O Ministério da Saúde informou que enviou, até setembro de 2019, mais de 10 milhões de doses da vacina meningocócica C para todo o país.

“A vacina teve sua distribuição regularizada a partir de agosto, com atendimento integral da rotina, após um período de distribuição parcial, devido ao tempo em que o produto ficou em análise de qualidade pelo Instituto Nacional de Controle de Qualidade em Saúde (INCQS)”, disse o Ministério.

“Para o estado de São Paulo, foram enviadas 2,1 milhões de doses da vacina, sendo 260 mil em setembro.  Vale ressaltar que o Calendário Nacional de Vacinação da Criança recomenda a vacinação contra meningites, causada pelo sorogrupo C, aos três e cinco meses de idade, sendo necessária uma dose de reforço aos 12 meses”, completou a pasta.

Pentavalente

O Ministério da Saúde informou que a vacina pentavalente adquirida por intermédio da Organização Pan-Americana da Saúde (OPAS) foi reprovada em teste de qualidade feitos pelo Instituto Nacional de Controle de Qualidade em Saúde (INCQS) e análise da Agência Nacional de Vigilância Sanitária (Anvisa).

Por este motivo, as compras com o antigo fornecedor, a indiana Biologicals E. Limited, foram interrompidas pela Organização Mundial da Saúde/OPAS, que pré-qualifica os laboratórios.

 “O Ministério da Saúde solicitou a reposição do fornecimento à Opas. No entanto, não há disponibilidade imediata da vacina pentavalente no mundo”, segundo a resposta oficial.

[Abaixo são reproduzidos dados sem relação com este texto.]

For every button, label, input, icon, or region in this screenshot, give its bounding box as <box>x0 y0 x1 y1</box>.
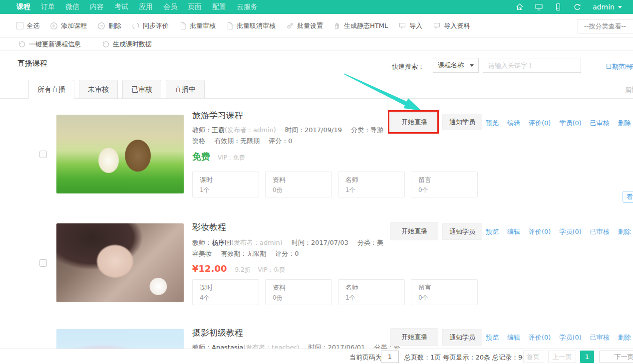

“A compra de 6,6 milhões de doses começaram a chegar de forma escalonada em agosto no Brasil. A previsão é que o abastecimento voltará à normalidade a partir de novembro. Quando os estoques forem normalizados, o Sistema Único de Saúde fará uma busca ativa pelas crianças que completaram dois, quatro ou seis meses de idade entre os meses de agosto e novembro para vaciná-las”, de acordo com o comunicado.

DTP

Sobre a DTP, neste ano, foram enviadas 2,4 milhões de doses aos estados, sendo mais de 441 mil ao estado de São Paulo, afirmou o órgão Federal.

“A distribuição foi reduzida devido a um problema de excursão de temperatura nas doses (variação de temperatura no transporte para o Brasil). A Agência Nacional de Vigilância Sanitária (Anvisa) aguarda parecer da OPAS para avaliar a liberação do produto. Assim que as doses estiverem disponíveis, a distribuição será regularizada”, consta na nota.